I’m—I’m sorry, Aunty.

Sorry for what, Mal?

Mal shook her head.

Koo’s grandmother came closer, and when she spoke her voice was a husky whisper. Not all of us can afford to be dreamers, Mal. You are an only child—it will be up to you to support your parents in their old age, yes?

Yes, Aunty.

Go then. The old woman rested a gnarled hand on Mal’s head. Go, and do well.


A wall, an edifice of bright orange, rose before the girls. It enclosed a building painted in a similar shade, with windows, fifteen staggered rows of them, bordered in green. To Mal they appeared to be descending endlessly, the bottom row about to drop out of sight. She stood at the gate with her friends, beside an empty watchman’s kiosk.

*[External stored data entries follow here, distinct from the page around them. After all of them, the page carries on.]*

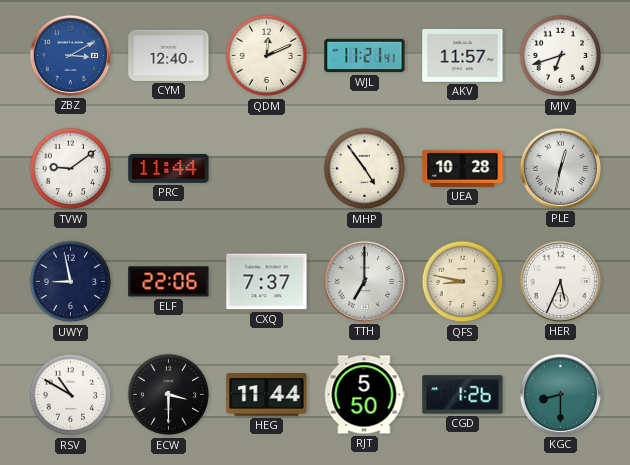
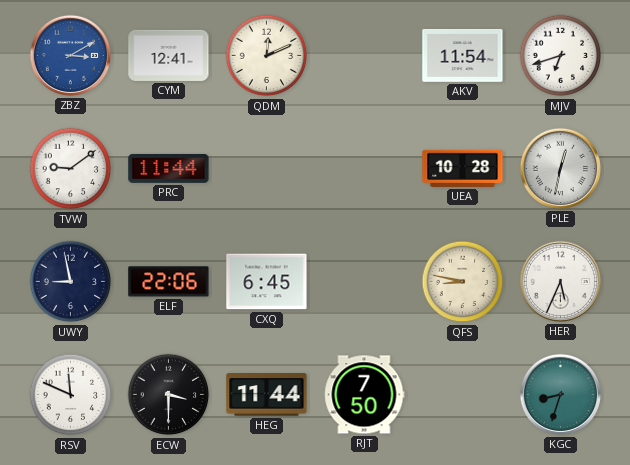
CYM: 12:40 -> 12:41
WJL: 11:21 -> none
AKV: 11:57 -> 11:54
MHP: 4:54 -> none
CXQ: 7:37 -> 6:45
TTH: 7:00 -> none
RSV: 10:50 -> 11:49
RJT: 5:50 -> 7:50
CGD: 1:26 -> none
KGC: 8:30 -> 8:33
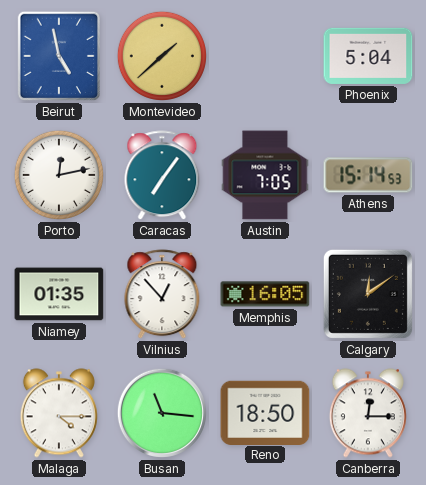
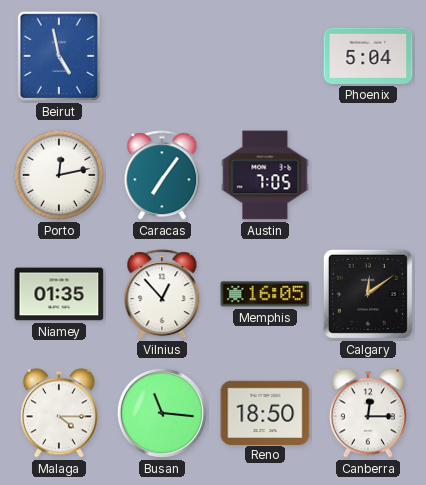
Montevideo: 1:38 -> none
Athens: 15:14 -> none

It’s unlocked, Sheila whispered as she pushed the gate open. Final exams had concluded that afternoon. At the sound of the last bell, the girls had sprinted from the classroom like caged animals set free. Mal and her friends headed to the market, to a new café, sprouted from the remains of a cobbler’s shack, serving crispy chicken burgers and fountain Pepsi. The girls pooled their money and crowded around a single table. Let’s go somewhere, someone said excitedly. Let’s go exploring somewhere. That new apartment complex—luxury style, swimming pool and all—near Wodeyar Lake. We can go by bus.

Swimming pool? someone said. We have so many water shortages. How will they fill a swimming pool?

Mal, you’ll come? Is it okay?

It might be too much for her.

I’ll come, Mal said. She’d done well that morning, she knew, on her history exam, which she’d concluded with a two-page essay crammed with facts and dates about the fall of the Mughal Empire and the rise of the East India Trading Company. I’ll come. Let’s go.

The girls trooped down a broad concrete path to a lobby paved in orange and red tiles. So posh, Ruchi murmured. Like a hotel.

They climbed. There was no smell of wet cement, only of fresh paint. Mal led the way. She could have been chasing Koo—Koo with her light run, her hand resting now and then on the brass rail, her head bobbing in and out of view as she turned corners. Slow down! her friends called. Wait for us! At the top, she stumbled onto the terrace and bent over to catch her breath. The others joined her, and together they surveyed the world around them, their skirts billowing about their legs. A water tower hovered above a cluster of houses like an alien spaceship come to land. A line of high rises marked the end of a patch of rice fields; elsewhere, bare red land was giving rise to pillars: iron rods rooted in concrete and swaying in the wind. Mal moved away from her friends and started to spin. She stopped after a few turns, stared at her feet, and waited for the world to right itself. Then she tried again, arms spread wide. The world sped past. She heard her friends calling her name and felt something rising within her, both laugher and scream.

A male voice made the girls start. They turned to see a man in khaki carrying a baton. Residents only, the watchman barked in Kannada. Get out now.

We’ll go, Mal told him, catching her breath. Just a minute.

The watchman glowered. The girls took their time observing the view from different angles. Then Mal led them away, sauntering as if she owned the place, down the stairs, through the lobby, and out into the brilliant heat.